MATERIAL PROVIDED:

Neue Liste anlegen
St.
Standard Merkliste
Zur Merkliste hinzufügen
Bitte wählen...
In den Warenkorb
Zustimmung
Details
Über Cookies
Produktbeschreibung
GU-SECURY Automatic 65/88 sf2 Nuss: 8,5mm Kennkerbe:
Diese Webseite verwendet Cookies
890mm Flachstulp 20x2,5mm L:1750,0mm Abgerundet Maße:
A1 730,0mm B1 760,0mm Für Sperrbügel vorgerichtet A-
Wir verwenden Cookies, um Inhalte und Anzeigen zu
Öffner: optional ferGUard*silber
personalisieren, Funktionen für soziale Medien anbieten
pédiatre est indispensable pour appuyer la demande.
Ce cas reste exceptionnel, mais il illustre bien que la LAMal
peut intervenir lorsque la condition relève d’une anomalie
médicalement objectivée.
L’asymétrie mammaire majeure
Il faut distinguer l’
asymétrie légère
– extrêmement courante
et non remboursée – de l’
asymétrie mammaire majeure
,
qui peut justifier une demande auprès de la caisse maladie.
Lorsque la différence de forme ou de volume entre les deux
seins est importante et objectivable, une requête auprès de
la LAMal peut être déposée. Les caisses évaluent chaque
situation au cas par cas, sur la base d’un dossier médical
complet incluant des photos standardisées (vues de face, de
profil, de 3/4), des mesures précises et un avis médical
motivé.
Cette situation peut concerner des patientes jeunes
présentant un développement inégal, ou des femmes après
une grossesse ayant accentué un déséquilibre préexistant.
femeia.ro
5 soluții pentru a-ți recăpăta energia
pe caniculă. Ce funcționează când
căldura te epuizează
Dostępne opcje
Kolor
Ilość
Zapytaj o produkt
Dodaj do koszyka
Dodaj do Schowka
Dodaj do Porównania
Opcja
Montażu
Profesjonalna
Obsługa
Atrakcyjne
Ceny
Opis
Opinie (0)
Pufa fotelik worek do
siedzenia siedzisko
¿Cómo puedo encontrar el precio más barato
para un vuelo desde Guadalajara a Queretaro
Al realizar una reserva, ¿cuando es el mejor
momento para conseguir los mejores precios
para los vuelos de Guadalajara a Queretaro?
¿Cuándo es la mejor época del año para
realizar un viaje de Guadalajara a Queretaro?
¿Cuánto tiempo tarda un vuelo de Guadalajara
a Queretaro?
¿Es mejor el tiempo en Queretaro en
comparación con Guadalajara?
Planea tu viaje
--
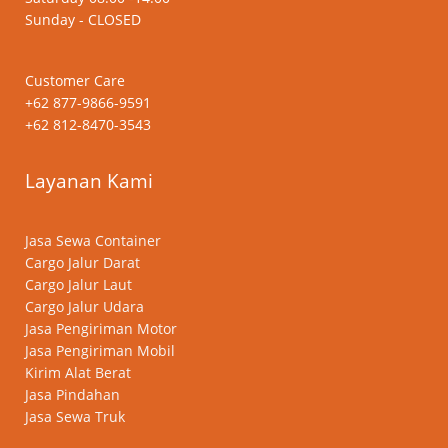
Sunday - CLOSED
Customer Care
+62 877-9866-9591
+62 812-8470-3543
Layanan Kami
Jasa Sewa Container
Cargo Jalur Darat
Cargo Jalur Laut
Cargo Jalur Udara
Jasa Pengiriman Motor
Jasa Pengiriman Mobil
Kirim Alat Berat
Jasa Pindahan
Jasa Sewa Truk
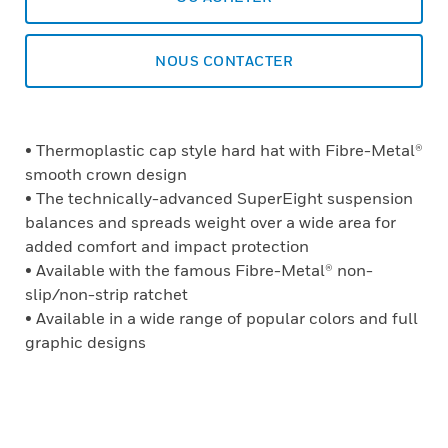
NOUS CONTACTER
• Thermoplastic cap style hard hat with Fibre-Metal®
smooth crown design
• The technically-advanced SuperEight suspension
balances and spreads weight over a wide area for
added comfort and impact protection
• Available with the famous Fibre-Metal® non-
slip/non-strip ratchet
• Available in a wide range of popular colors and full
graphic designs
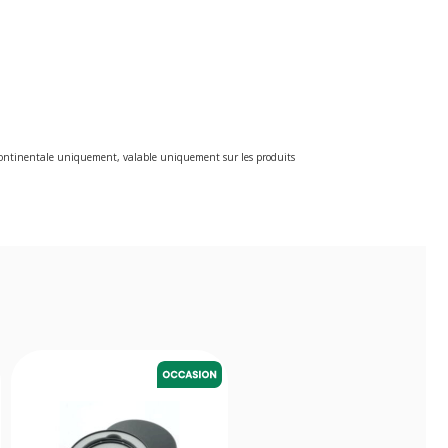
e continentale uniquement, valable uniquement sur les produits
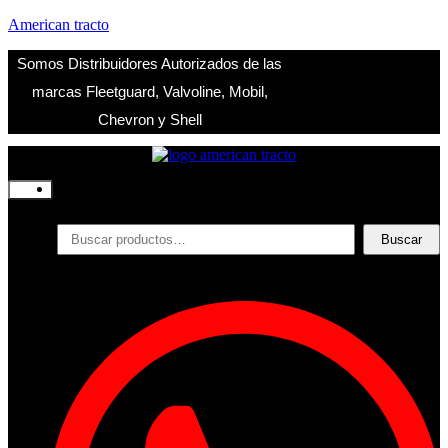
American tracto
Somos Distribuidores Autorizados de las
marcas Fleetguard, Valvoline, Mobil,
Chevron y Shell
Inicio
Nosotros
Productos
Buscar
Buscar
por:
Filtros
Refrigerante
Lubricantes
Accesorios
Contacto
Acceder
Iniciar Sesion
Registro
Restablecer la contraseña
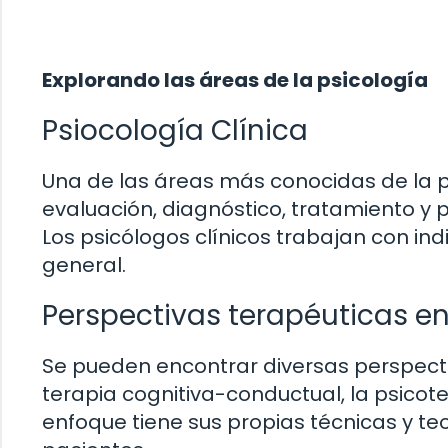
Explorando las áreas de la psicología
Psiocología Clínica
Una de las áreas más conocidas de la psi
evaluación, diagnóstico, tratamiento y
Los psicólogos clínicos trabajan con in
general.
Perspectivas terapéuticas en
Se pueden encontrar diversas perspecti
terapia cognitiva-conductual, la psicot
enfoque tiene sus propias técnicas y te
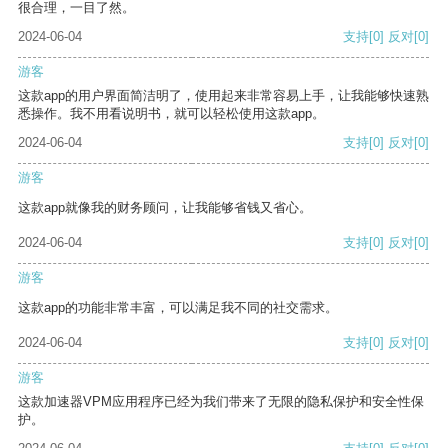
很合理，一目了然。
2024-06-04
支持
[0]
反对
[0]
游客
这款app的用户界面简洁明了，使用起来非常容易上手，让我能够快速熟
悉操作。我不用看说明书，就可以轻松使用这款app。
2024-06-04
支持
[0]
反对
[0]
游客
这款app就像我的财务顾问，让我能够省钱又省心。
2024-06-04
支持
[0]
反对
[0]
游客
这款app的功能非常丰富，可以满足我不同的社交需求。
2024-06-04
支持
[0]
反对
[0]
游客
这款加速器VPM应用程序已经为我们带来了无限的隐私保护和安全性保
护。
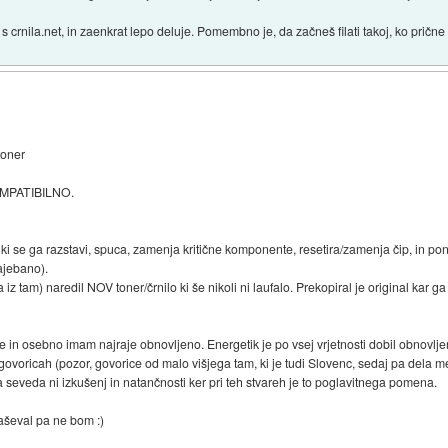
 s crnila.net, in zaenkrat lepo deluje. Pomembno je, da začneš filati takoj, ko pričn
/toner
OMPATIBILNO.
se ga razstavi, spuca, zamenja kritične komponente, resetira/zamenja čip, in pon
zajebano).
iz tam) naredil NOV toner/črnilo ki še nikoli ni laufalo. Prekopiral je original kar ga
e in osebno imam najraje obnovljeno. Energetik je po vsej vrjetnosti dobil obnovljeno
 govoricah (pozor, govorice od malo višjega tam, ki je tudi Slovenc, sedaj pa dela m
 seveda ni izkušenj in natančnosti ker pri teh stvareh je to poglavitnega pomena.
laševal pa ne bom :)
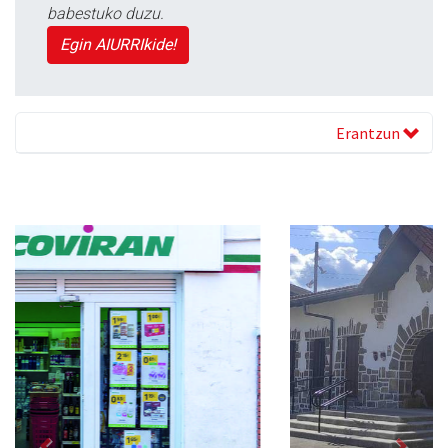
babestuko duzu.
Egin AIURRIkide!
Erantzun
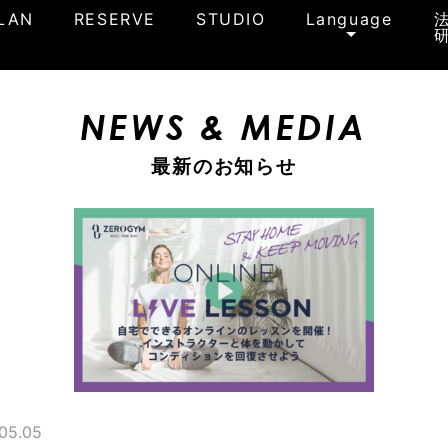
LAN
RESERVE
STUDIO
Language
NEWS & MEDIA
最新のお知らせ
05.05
* * *
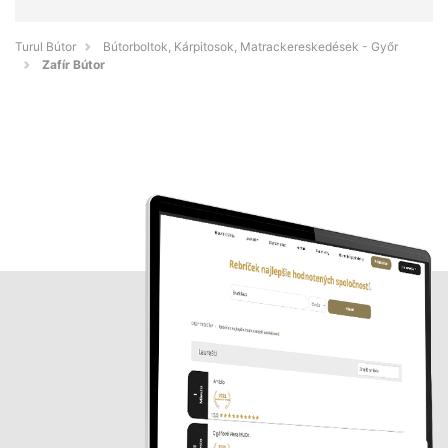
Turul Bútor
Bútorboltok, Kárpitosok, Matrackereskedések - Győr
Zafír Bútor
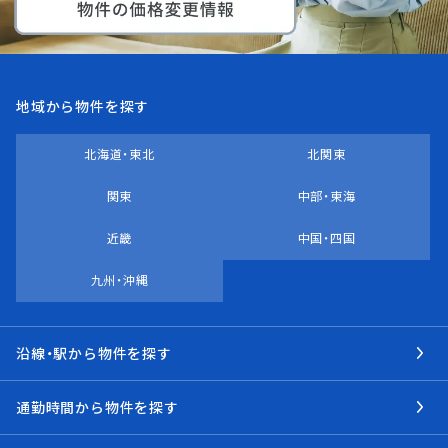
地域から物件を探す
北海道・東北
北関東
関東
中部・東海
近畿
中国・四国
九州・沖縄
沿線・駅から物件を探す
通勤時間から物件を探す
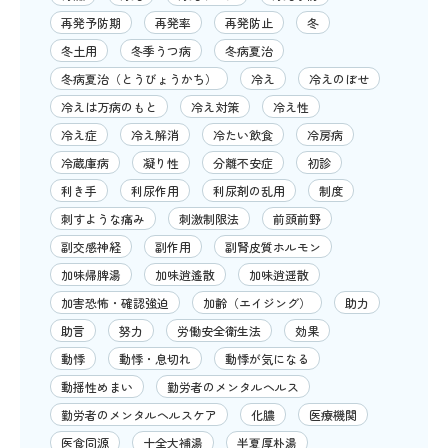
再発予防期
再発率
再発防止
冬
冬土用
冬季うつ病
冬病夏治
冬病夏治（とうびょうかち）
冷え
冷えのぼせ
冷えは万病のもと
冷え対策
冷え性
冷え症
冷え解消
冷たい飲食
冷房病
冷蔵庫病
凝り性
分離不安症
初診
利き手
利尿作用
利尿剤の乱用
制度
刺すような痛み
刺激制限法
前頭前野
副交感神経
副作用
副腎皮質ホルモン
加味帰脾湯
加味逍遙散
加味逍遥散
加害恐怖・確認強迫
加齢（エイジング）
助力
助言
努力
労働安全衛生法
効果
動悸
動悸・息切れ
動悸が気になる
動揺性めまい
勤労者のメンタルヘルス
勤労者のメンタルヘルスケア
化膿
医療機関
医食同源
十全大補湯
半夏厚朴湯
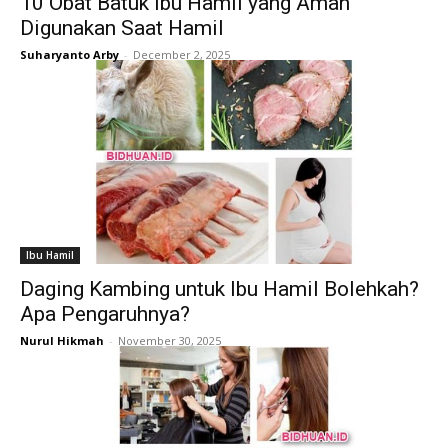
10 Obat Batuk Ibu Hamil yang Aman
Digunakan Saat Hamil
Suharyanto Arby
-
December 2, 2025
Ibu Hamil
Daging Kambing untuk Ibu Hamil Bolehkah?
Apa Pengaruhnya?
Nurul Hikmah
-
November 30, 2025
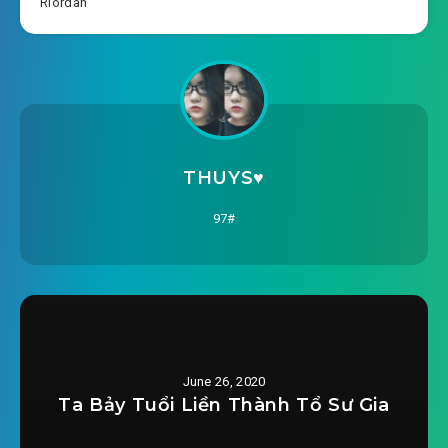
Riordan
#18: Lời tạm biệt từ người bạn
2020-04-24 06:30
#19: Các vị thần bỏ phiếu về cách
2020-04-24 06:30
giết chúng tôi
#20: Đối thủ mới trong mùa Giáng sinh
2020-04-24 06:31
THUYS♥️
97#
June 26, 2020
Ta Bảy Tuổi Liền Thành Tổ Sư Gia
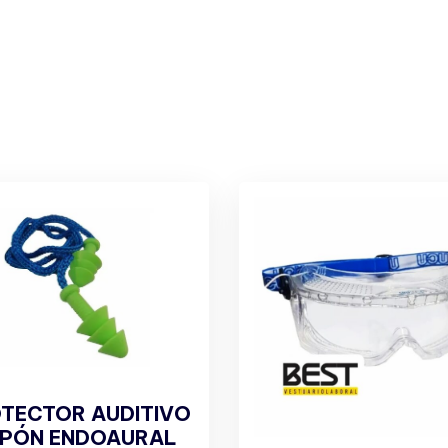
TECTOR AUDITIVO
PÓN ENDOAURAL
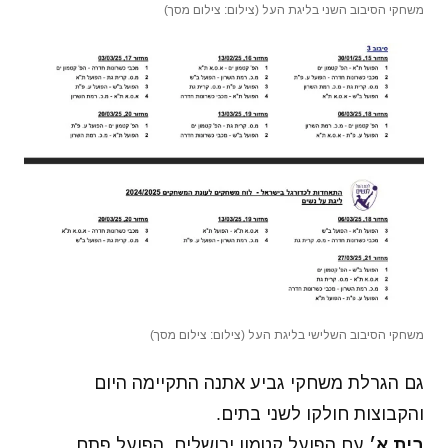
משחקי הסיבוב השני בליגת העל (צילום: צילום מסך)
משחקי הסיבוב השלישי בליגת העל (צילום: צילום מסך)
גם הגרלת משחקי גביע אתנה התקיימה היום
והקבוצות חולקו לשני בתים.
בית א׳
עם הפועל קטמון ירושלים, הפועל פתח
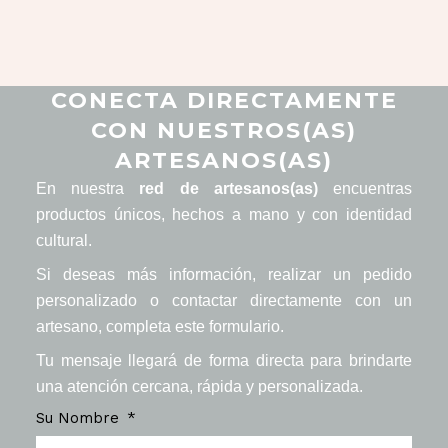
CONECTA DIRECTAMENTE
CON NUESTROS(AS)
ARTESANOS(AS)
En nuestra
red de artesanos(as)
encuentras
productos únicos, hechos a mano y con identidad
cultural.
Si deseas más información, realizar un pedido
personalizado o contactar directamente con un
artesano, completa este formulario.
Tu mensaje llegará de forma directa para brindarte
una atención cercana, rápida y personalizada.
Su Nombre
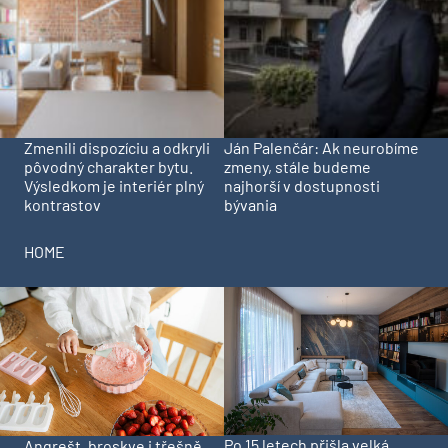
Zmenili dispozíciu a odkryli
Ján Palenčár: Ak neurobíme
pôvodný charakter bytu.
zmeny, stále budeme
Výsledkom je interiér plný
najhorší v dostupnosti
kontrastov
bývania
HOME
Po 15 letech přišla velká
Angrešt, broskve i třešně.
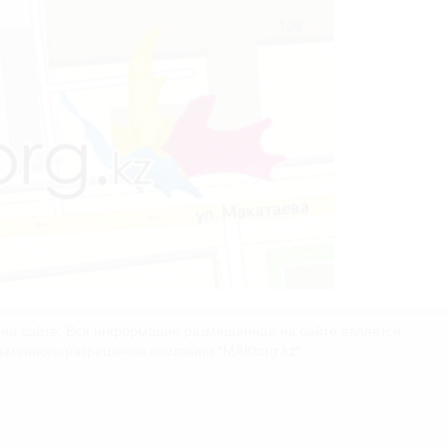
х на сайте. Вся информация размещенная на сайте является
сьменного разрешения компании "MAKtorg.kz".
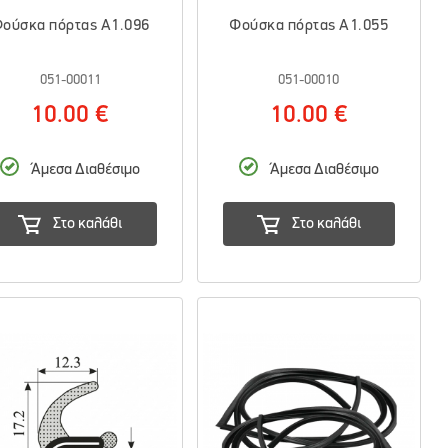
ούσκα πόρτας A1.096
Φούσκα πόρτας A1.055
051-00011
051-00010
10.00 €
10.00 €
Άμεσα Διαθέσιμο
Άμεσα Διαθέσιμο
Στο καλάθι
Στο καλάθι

TASK DESCRIPTION: What you return must be the lines above that run from the line with "Neue Liste anlegen" to the line with "Il faut distinguer l’", inclusive, each copied exactly.

RESPONSE:
Neue Liste anlegen
St.
Standard Merkliste
Zur Merkliste hinzufügen
Bitte wählen...
In den Warenkorb
Zustimmung
Details
Über Cookies
Produktbeschreibung
GU-SECURY Automatic 65/88 sf2 Nuss: 8,5mm Kennkerbe:
Diese Webseite verwendet Cookies
890mm Flachstulp 20x2,5mm L:1750,0mm Abgerundet Maße:
A1 730,0mm B1 760,0mm Für Sperrbügel vorgerichtet A-
Wir verwenden Cookies, um Inhalte und Anzeigen zu
Öffner: optional ferGUard*silber
personalisieren, Funktionen für soziale Medien anbieten
pédiatre est indispensable pour appuyer la demande.
Ce cas reste exceptionnel, mais il illustre bien que la LAMal
peut intervenir lorsque la condition relève d’une anomalie
médicalement objectivée.
L’asymétrie mammaire majeure
Il faut distinguer l’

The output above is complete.